A: I’d first go to a couple of showrooms for ideas to spruce up the cabinets or even, perhaps, look at replacements. I realize that times are tough, but sometimes you have to let go.

If you are shopping, look for ads from outlets that offer deals or closeouts on cabinets. People I’ve talked to have found bargains on brand-name cabinets at half their retail price.

Builders may have stocked cabinets for houses they haven’t been able to build and might be willing to sell you some at a discount to get the expense off their books.

Are the boxes and frames in good shape? New doors and hardware may be all you really need. Look at refacing by a professional.

Refacing uses veneer to cover the exposed faces of frames, and new plywood or door panels to cover end panels. New doors, drawer fronts, and moldings are added, as well as new hardware.

The cost of refacing tends to be all over the map, depending on the job, although some consumers have been complaining lately that refacing can cost as much as buying new cabinets. As with any project, the price for a cabinet refacing will be determined, in part, by the quality of materials selected.

Q: For years, I’ve had trouble with the paint adhering to the plaster walls in my bathroom. I’ve tried acrylic, and that’s not good at all, so I’ve tried to stick with oil-based products, which are getting more difficult to find.

The walls in the bathroom are half tile, half plaster over lath. The ceiling is plaster over diamond mesh. The area beyond the ceiling is attic with some insulation. And, because it’s a bathroom, there is moisture, but there’s also an exhaust fan.
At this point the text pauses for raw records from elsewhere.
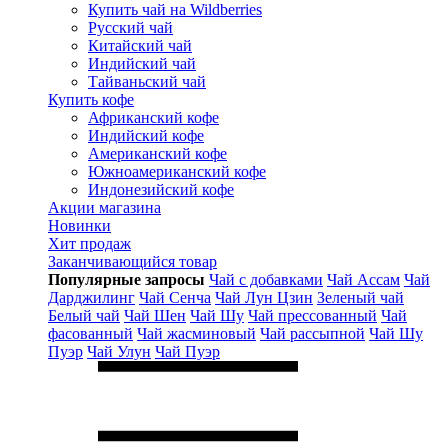
Купить чай на Wildberries
Русский чай
Китайский чай
Индийский чай
Тайваньский чай
Купить кофе
Африканский кофе
Индийский кофе
Американский кофе
Южноамериканский кофе
Индонезийский кофе
Акции магазина
Новинки
Хит продаж
Заканчивающийся товар
Популярные запросы
Чай с добавками
Чай Ассам
Чай
Дарджилинг
Чай Сенча
Чай Лун Цзин
Зеленый чай
Белый чай
Чай Шен
Чай Шу
Чай прессованный
Чай
фасованный
Чай жасминовый
Чай рассыпной
Чай Шу
Пуэр
Чай Улун
Чай Пуэр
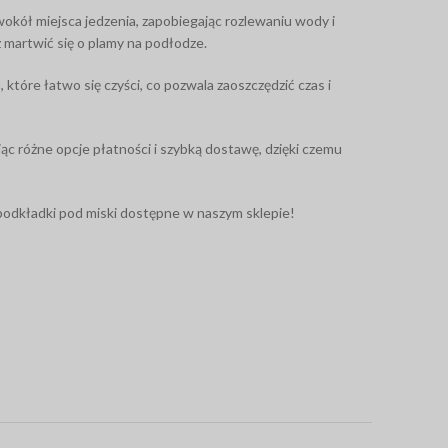
okół miejsca jedzenia, zapobiegając rozlewaniu wody i
sz martwić się o plamy na podłodze.
tóre łatwo się czyści, co pozwala zaoszczędzić czas i
c różne opcje płatności i szybką dostawę, dzięki czemu
podkładki pod miski dostępne w naszym sklepie!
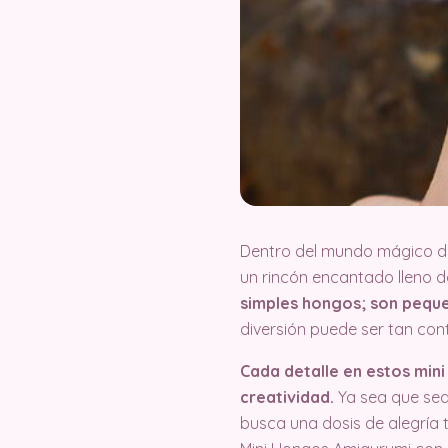
Dentro del mundo mágico de
un rincón encantado lleno de
simples hongos; son peque
diversión puede ser tan co
Cada detalle en estos mini
creatividad.
Ya sea que sea
busca una dosis de alegría t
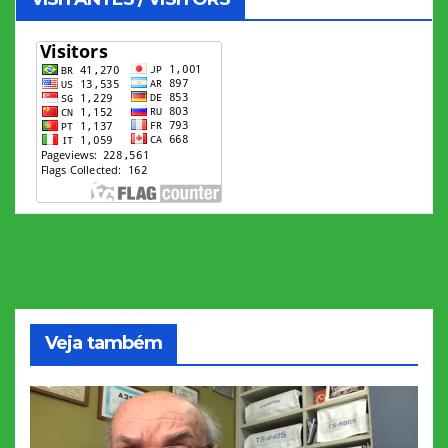
Veja também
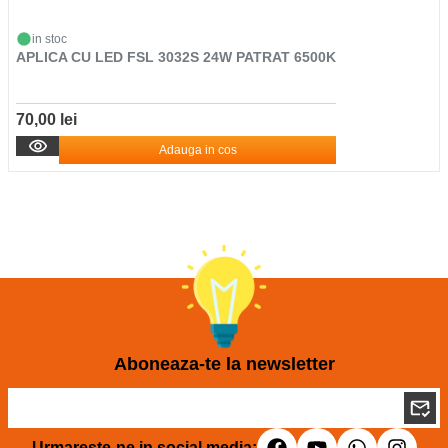
in stoc
APLICA CU LED FSL 3032S 24W PATRAT 6500K
70,00 lei
Adauga in cos
Aboneaza-te la newsletter
Urmareste-ne in social media:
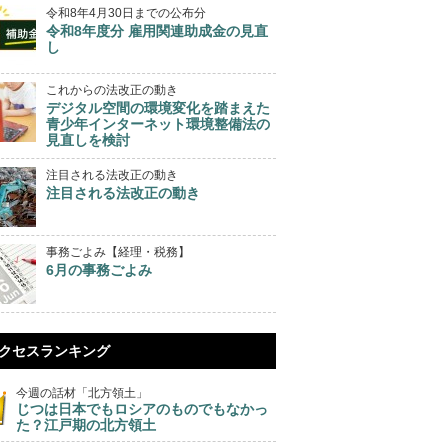
令和8年4月30日までの公布分
令和8年度分 雇用関連助成金の見直
し
これからの法改正の動き
デジタル空間の環境変化を踏まえた
青少年インターネット環境整備法の
見直しを検討
注目される法改正の動き
注目される法改正の動き
事務ごよみ【経理・税務】
6月の事務ごよみ
クセスランキング
今週の話材「北方領土」
じつは日本でもロシアのものでもなかっ
た？江戸期の北方領土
It still is moist.

A fresh coat of paint with an oil primer may last six to eight months but then begins to peel. I’ve done this repeatedly, but I’m starting to believe that’s crazy. Maybe a marine paint would be better?

A: I wouldn’t use marine paint in a bathroom. From my own experience, making sure those plaster walls are free of grease, soap scum, and hair-spray residue and using a top-quality paint are the keys to keeping the paint from peeling off bathroom walls—with or without exhaust fans.

The experts I’ve spoken with say high gloss holds up better the closer you are to the source of a lot of moisture, but I’ve never found it to matter much. Speaking of paint, I finally had the opportunity to use a no-VOC (volatile organic compounds) primer and paint in our dining room to accommodate a change in furniture styles.

I’ve never had a problem with VOCs, but a family member is sensitive to the paint odor related to them, so rather than delay the work until the next long business trip, we decided to go with water-based Zinsser’s Bulls Eye Zero primer and Benjamin Moore’s Natura no-VOC brand in New London Burgundy.

I had been wary of the performance of both primer and topcoat, only because I remember that the first generation of low-flow toilets never flushed properly and wasted more water than what they were replacing. Would no-VOC products cover as well as their less environmentally friendly predecessors? Would they live up to their claims to seal tannin and graffiti?

The primer did indeed seal tannin and covered the walls well, especially a bright red under the chair rail. The Natura went on easily, and two coats did the trick. (We used slightly less than a gallon on perhaps 300 square feet.)

Price was a shocker. Zinsser’s Zero cost $24. The Natura was $49 a gallon. But it did the job to my satisfaction.